Maestro Diplomat AS Terbuka Terhadap Penyaringan yang Tidak Adil Terhadap Pegawai Keturunan Asia
Ketika Thomas Wong menginjakkan kakinya di Kedutaan Besar Amerika Serikat di Beijing musim panas ini untuk penempatan diplomatik baru, hal itu adalah suatu bukti setelah bertahun-tahun menghadapi Departemen Luar Negeri atas ancaman intelijen yang dirasakan — dirinya sendiri.
Petugas Keamanan Diplomatik telah memberitahunya ketika ia bergabung dengan dinas luar negeri lebih dari satu dekade yang lalu bahwa mereka melarangnya bekerja di Tiongkok. Dalam surat, katanya, mereka secara salah menyinggung potensi “kecenderungan asing” yang tidak jelas dan menyarankan bahwa ia bisa rentan terhadap “pengaruh asing.”
Mr. Wong telah menjadi diplomat AS dengan mengira bahwa Tiongkok adalah tempat di mana ia bisa memiliki dampak terbesar. Dia dibesarkan dalam lingkungan berbahasa Tionghoa dan belajar di negara itu. Dan sebagai lulusan West Point yang pernah menjalani tugas militer di Balkan, ia pikir pengalamannya bisa memberikan nilai yang berharga dalam menavigasi hubungan dengan rival militer dan ekonomi terbesar Amerika Serikat.

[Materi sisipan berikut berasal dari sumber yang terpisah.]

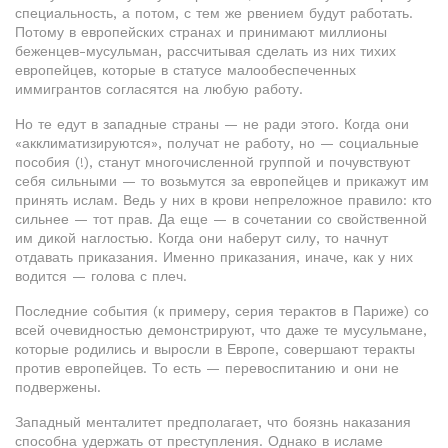
специальность, а потом, с тем же рвением будут работать.
Потому в европейских странах и принимают миллионы
беженцев-мусульман, рассчитывая сделать из них тихих
европейцев, которые в статусе малообеспеченных
иммигрантов согласятся на любую работу.
Но те едут в западные страны — не ради этого. Когда они
«акклиматизируются», получат не работу, но — социальные
пособия (!), станут многочисленной группой и почувствуют
себя сильными — то возьмутся за европейцев и прикажут им
принять ислам. Ведь у них в крови непреложное правило: кто
сильнее — тот прав. Да еще — в сочетании со свойственной
им дикой наглостью. Когда они наберут силу, то начнут
отдавать приказания. Именно приказания, иначе, как у них
водится — голова с плеч.
Последние события (к примеру, серия терактов в Париже) со
всей очевидностью демонстрируют, что даже те мусульмане,
которые родились и выросли в Европе, совершают теракты
против европейцев. То есть — перевоспитанию и они не
подвержены.
Западный менталитет предполагает, что боязнь наказания
способна удержать от преступления. Однако в исламе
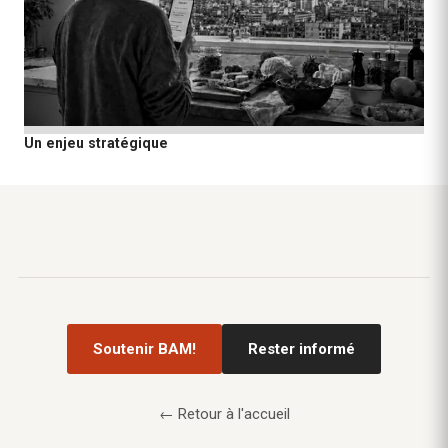
Un enjeu stratégique
Soutenir BAM!
Rester informé
← Retour à l'accueil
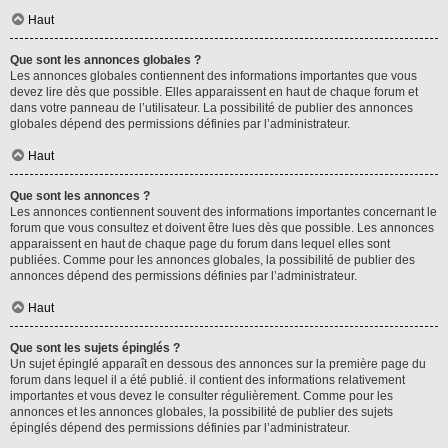
Haut
Que sont les annonces globales ?
Les annonces globales contiennent des informations importantes que vous
devez lire dès que possible. Elles apparaissent en haut de chaque forum et
dans votre panneau de l’utilisateur. La possibilité de publier des annonces
globales dépend des permissions définies par l’administrateur.
Haut
Que sont les annonces ?
Les annonces contiennent souvent des informations importantes concernant le
forum que vous consultez et doivent être lues dès que possible. Les annonces
apparaissent en haut de chaque page du forum dans lequel elles sont
publiées. Comme pour les annonces globales, la possibilité de publier des
annonces dépend des permissions définies par l’administrateur.
Haut
Que sont les sujets épinglés ?
Un sujet épinglé apparaît en dessous des annonces sur la première page du
forum dans lequel il a été publié. il contient des informations relativement
importantes et vous devez le consulter régulièrement. Comme pour les
annonces et les annonces globales, la possibilité de publier des sujets
épinglés dépend des permissions définies par l’administrateur.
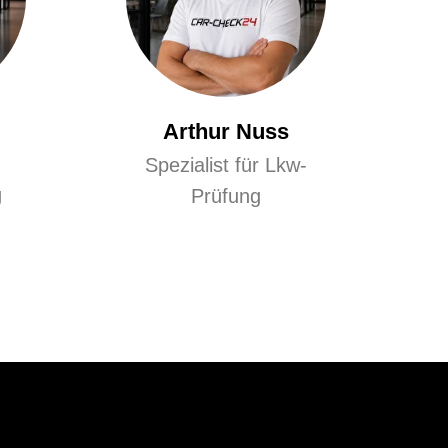
Arthur Nuss
Spezialist für Lkw-
g
Prüfung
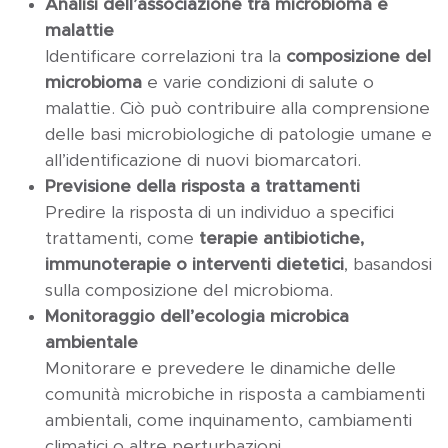
Analisi dell’associazione tra microbioma e
malattie
Identificare correlazioni tra la
composizione del
microbioma
e varie condizioni di salute o
malattie. Ciò può contribuire alla comprensione
delle basi microbiologiche di patologie umane e
all’identificazione di nuovi biomarcatori.
Previsione della risposta a trattamenti
Predire la risposta di un individuo a specifici
trattamenti, come
terapie antibiotiche,
immunoterapie o interventi dietetici
, basandosi
sulla composizione del microbioma.
Monitoraggio dell’ecologia microbica
ambientale
Monitorare e prevedere le dinamiche delle
comunità microbiche in risposta a cambiamenti
ambientali, come inquinamento, cambiamenti
climatici o altre perturbazioni.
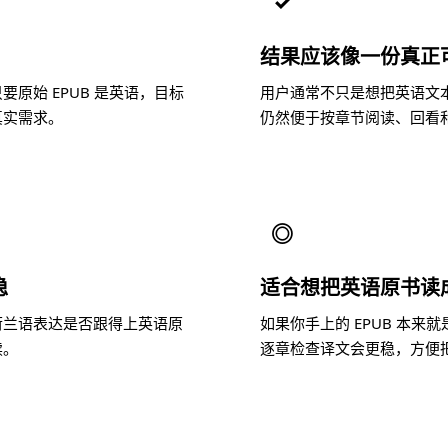
✓
结果应该像一份真正
原始 EPUB 是英语，目标
用户通常不只是想把英语文
真实需求。
仍然便于按章节阅读、回看
◎
稳
适合想把英语原书读
荷兰语表达是否跟得上英语原
如果你手上的 EPUB 本
读。
逐章检查译文会更稳，方便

Ketika ia menyelidiki larangan tersebut, ia menemukan bahwa diplomat lain — termasuk banyak orang Amerika keturunan Asia — juga menghadapi pembatasan serupa. Petugas keamanan tidak pernah memberikan alasan secara tepat, dan mereka membuat keputusan itu secara rahasia berdasarkan informasi yang dikumpulkan selama proses pemeriksaan keamanan awal. Ribuan diplomat telah terkena pembatasan selama bertahun-tahun.
Perhatian yang serupa ada di berbagai agen pemerintah AS yang terlibat dalam kebijakan luar negeri dan keamanan nasional. Dalam perang bayang-bayang semakin berkembang antara Amerika Serikat dan Tiongkok, beberapa pegawai federal Amerika dengan ikatan Asia, bahkan yang jauh, mengatakan mereka dengan tidak adil disorot oleh petugas kontra intelijen dan keamanan AS dan diblokir dari pekerjaan di mana mereka bisa membantu memperkuat kepentingan Amerika.
Paranoia ini melemahkan Amerika Serikat, kata mereka, dengan mencegah pegawai yang berkualifikasi untuk melayani di misi diplomatik, unit intelijen, dan pos-pos kritis lainnya di mana keterampilan bahasa lancar atau latar belakang budaya mereka akan berguna.
Cerita ini berdasarkan wawancara dengan lebih dari dua puluh mantan pejabat dari beberapa agensi keamanan nasional dan tinjauan puluhan dokumen Departemen Pertahanan tentang kasus keamanan.